View Single Post
Old 2020-06-10, 23:33   #1
ewmayer
2ω=0
 
ewmayer's Avatar
 
Sep 2002
Rep├║blica de California

22×5×587 Posts
Default How to set up for running gpuOwl under Ubuntu (and other Linux) with OpenCL

Moderator Note: Post #1 of this thread is intended to provide, step by step, everything needed by a user wanting to do what the thread title states, starting with the procedure for creating a Ubuntu boot-image USB. Later comments are tasked with noting specific (and hopefully small) differences needed for e.g. other Linux distros and specific GPU models, and may be folded into the OP as warranted. Post #1 will be continually maintained and updated so as to stay current.
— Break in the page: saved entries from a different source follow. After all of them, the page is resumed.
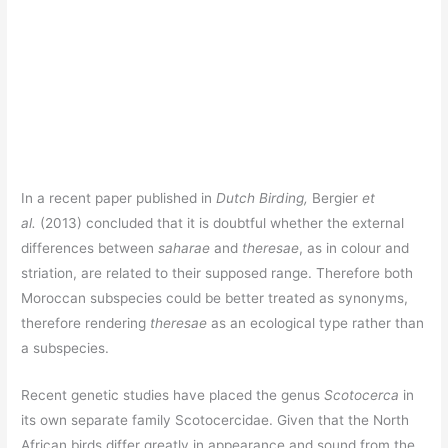
In a recent paper published in
Dutch Birding,
Bergier
et
al.
(2013) concluded that it is doubtful whether the external
differences between
saharae
and
theresae
, as in colour and
striation, are related to their supposed range. Therefore both
Moroccan subspecies could be better treated as synonyms,
therefore rendering
theresae
as an ecological type rather than
a subspecies.
Recent genetic studies have placed the genus
Scotocerca
in
its own separate family Scotocercidae. Given that the North
African birds differ greatly in appearance and sound from the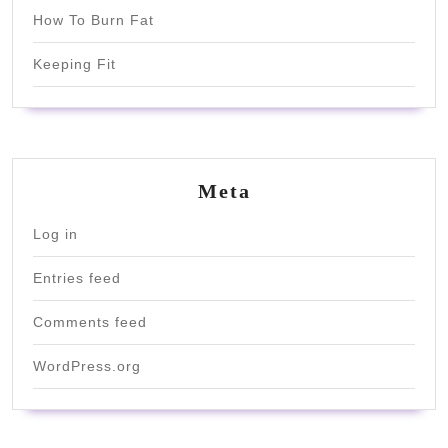
How To Burn Fat
Keeping Fit
Meta
Log in
Entries feed
Comments feed
WordPress.org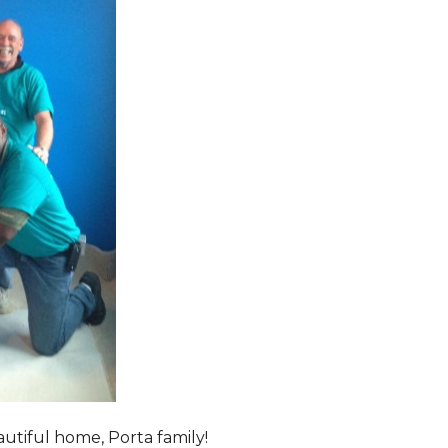
tiful home, Porta family!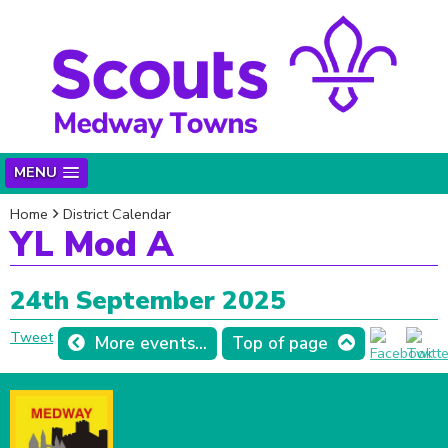
MENU
Home
District Calendar
YL Mod A
24th September 2025
Tweet
More events...
Top of page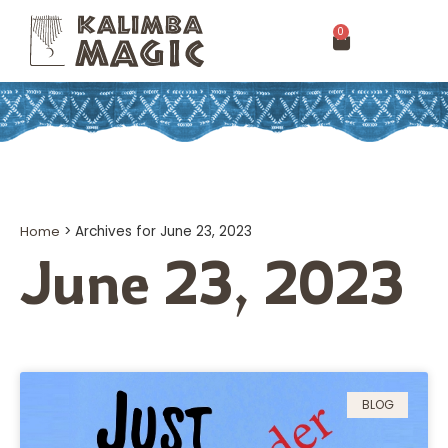
0
Home
>
Archives for June 23, 2023
June 23, 2023
BLOG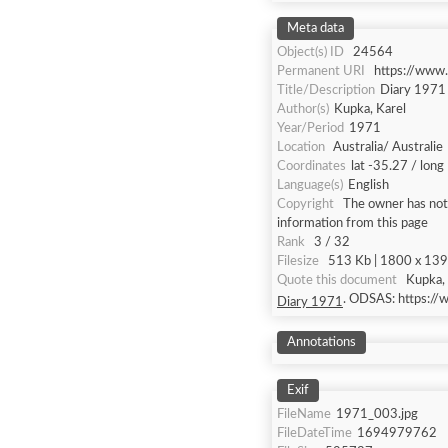
Meta data
Object(s) ID
24564
Permanent URI
https://www
Title/Description
Diary 1971
Author(s)
Kupka, Karel
Year/Period
1971
Location
Australia/ Australie
Coordinates
lat -35.27 / lon
Language(s)
English
Copyright
The owner has not 
information from this page
Rank
3 / 32
Filesize
513 Kb | 1800 x 1393
Quote this document
Kupka, 
. ODSAS: https:/
Diary 1971
Annotations
Exif
FileName
1971_003.jpg
FileDateTime
1694979762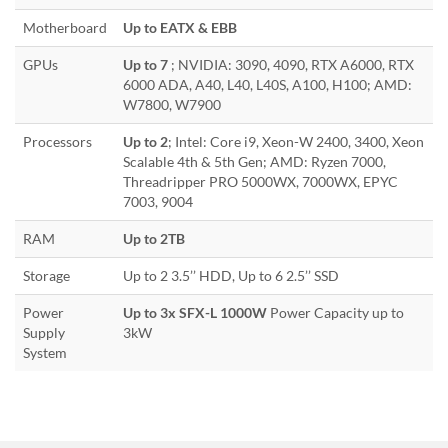
Motherboard
Up to EATX & EBB
GPUs
Up to 7
; NVIDIA: 3090, 4090, RTX A6000, RTX
6000 ADA, A40, L40, L40S, A100, H100; AMD:
W7800, W7900
Processors
Up to 2
; Intel: Core i9, Xeon-W 2400, 3400, Xeon
Scalable 4th & 5th Gen; AMD: Ryzen 7000,
Threadripper PRO 5000WX, 7000WX, EPYC
7003, 9004
RAM
Up to 2TB
Storage
Up to 2 3.5’’ HDD, Up to 6 2.5’’ SSD
Power
Up to 3x SFX-L 1000W
Power Capacity up to
Supply
3kW
System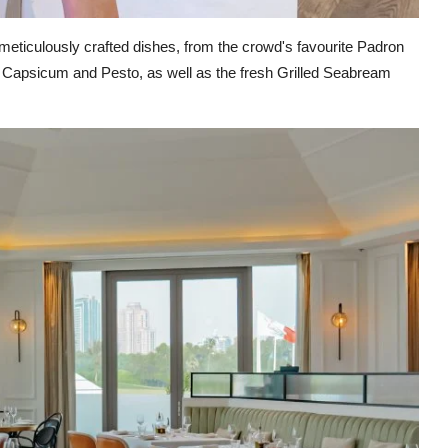
of meticulously crafted dishes, from the crowd's favourite Padron
 Capsicum and Pesto, as well as the fresh Grilled Seabream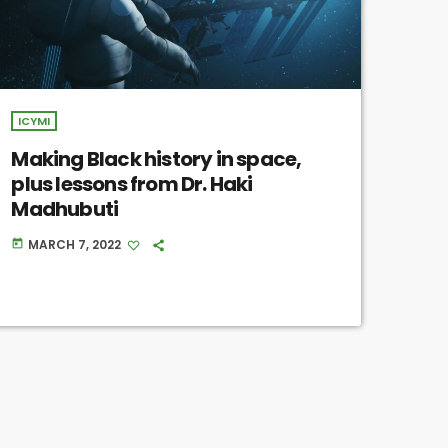
ICYMI
Making Black history in space,
plus lessons from Dr. Haki
Madhubuti
MARCH 7, 2022
today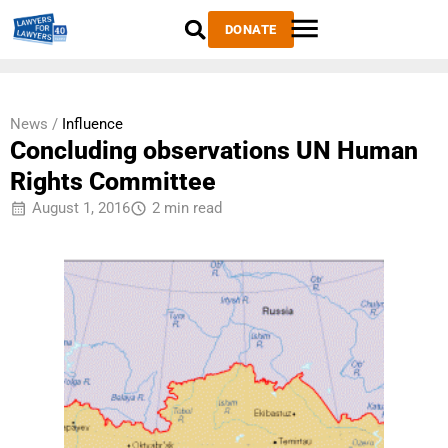
DONATE
News /
Influence
Concluding observations UN Human
Rights Committee
August 1, 2016
2 min read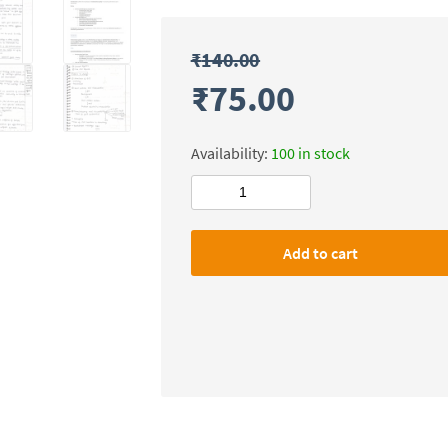
₹
140.00
₹
75.00
Availability:
100 in stock
Shubhra
Ranjan
IAS
Add to cart
Governance
Handwritten
Class
Notes
Mains-
2024-
25
by
Bhagwan
Prasad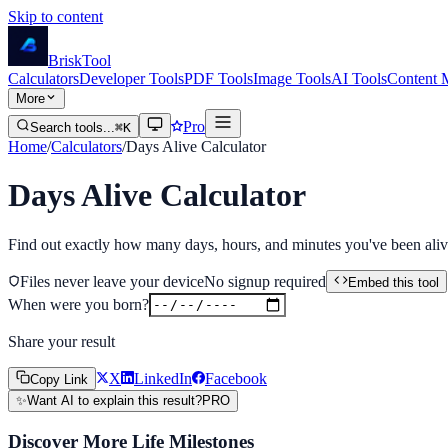
Skip to content
Brisk
Tool
Calculators
Developer Tools
PDF Tools
Image Tools
AI Tools
Content 
More
Pro
Search tools...
⌘K
Home
/
Calculators
/
Days Alive Calculator
Days Alive Calculator
Find out exactly how many days, hours, and minutes you've been alive.
Files never leave your device
No signup required
Embed this tool
When were you born?
Share your result
X
LinkedIn
Facebook
Copy Link
✨
Want AI to explain this result?
PRO
Discover More Life Milestones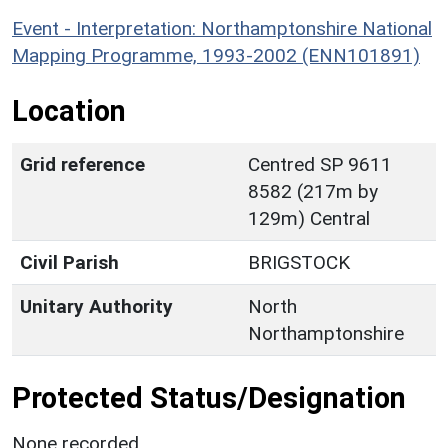
Event - Interpretation: Northamptonshire National
Mapping Programme, 1993-2002 (ENN101891)
Location
Grid reference
Centred SP 9611
8582 (217m by
129m) Central
Civil Parish
BRIGSTOCK
Unitary Authority
North
Northamptonshire
Protected Status/Designation
None recorded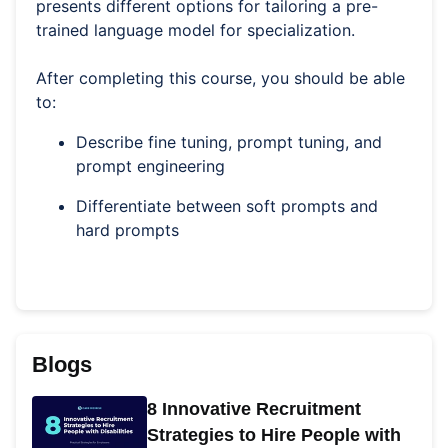
presents different options for tailoring a pre-
trained language model for specialization.
After completing this course, you should be able
to:
Describe fine tuning, prompt tuning, and
prompt engineering
Differentiate between soft prompts and
hard prompts
Blogs
8 Innovative Recruitment
Strategies to Hire People with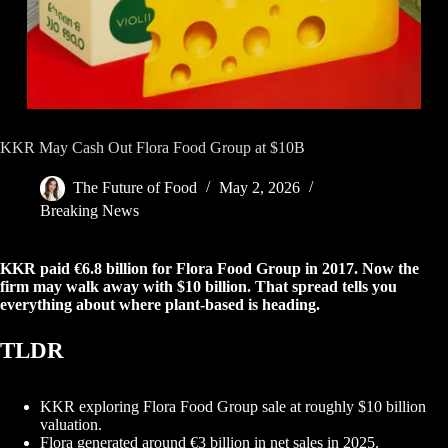
KKR May Cash Out Flora Food Group at $10B
The Future of Food
May 2, 2026
Breaking News
KKR paid €6.8 billion for Flora Food Group in 2017. Now the
firm may walk away with $10 billion. That spread tells you
everything about where plant-based is heading.
TLDR
KKR exploring Flora Food Group sale at roughly $10 billion
valuation.
Flora generated around €3 billion in net sales in 2025.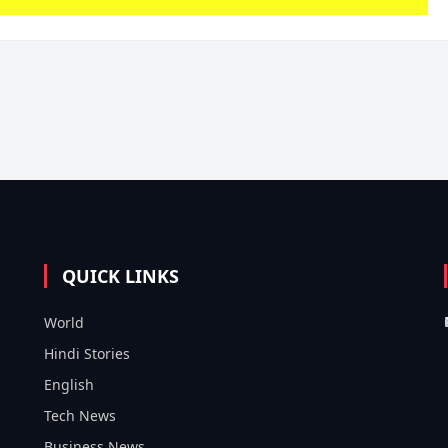
QUICK LINKS
World
Hindi Stories
English
Tech News
Business News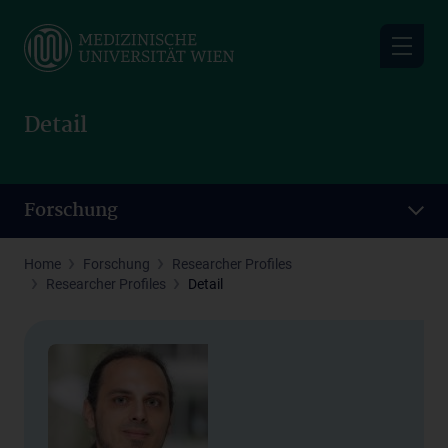
Skip
to
main
content
Detail
Forschung
Home
Forschung
Researcher Profiles
Researcher Profiles
Detail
Thanks to Xyzzy for handholding me through the boot-image procedure, M344587487 for the original version of the gpuowl-setup recipe and the Radeon VII settings-tweak shell script, and all the various forumites (preda, paulunderwood, Prime95, etc) who helped the OP with this stuff when he purchased his first GPU, a Radeon VII, early in 2020. I have only tried the recipe out on one other GPU model, a Radeon 540 in an Intel NUC, there I sucessful built gpuowl but was unable to run it due to an issue of OpenCL not recognizing that GPU model. So feedback regarding whether it works - or how to make it work - with other GPUs and Linux distros is needed, and welcome.

Creating a Ubuntu boot-image USB: If you already have such a boot-image USB, you can skip to the next section. Note in the following all mount/umount/fdisk commands except of the informational kind must be done as root or using the 'sudo' prefix command.

Technical note: Both cp and dd do faithful byte-copy of a file, thus e.g. md5/sha1 will agree between original and copy. But dd copies to address-offset 0 on the target filesystem, because that is where bootloaders expects a boot image to start. And dd copies a file as a single contiguous block, whereas cp copies to wherever it finds a good spot, and use filesystem magic to link noncontiguous fragments into what looks like a single file to the outside world.

0. Go to the list of currently-supported Ubuntu releases and download the .iso file of the one you want. In my most-recent case I grabbed the 19.10 "64-bit PC (AMD64) desktop image" .iso file, and my notes will use that as an example;

1. Insert a usb stick into an existing linux or MacOs system. Many Linux distros will auto-mount USB storage media, but for boot-disk-creation, we must make sure it is *not* mounted. To see the mount point, use the linux lsblk command. E.g. on my 2015-vintage Intel NUC the USB was auto-mounted as /dev/sdb1, with mount point /media/ewmayer, ls of which showed a files-containing directory ... 'umount /dev/sdb /media/ewmayer' left 'ls -l /media/ewmayer' showing just . and .., no more directory entry. You need to be careful to specify both the block device (/dev/sd*) and the specific mount point of the USB, since it is common to have multiple filesystems sharing the same block device. I'll replace my 'sdb' with a generic 'sdX' and let users properly fill in for the 'X'.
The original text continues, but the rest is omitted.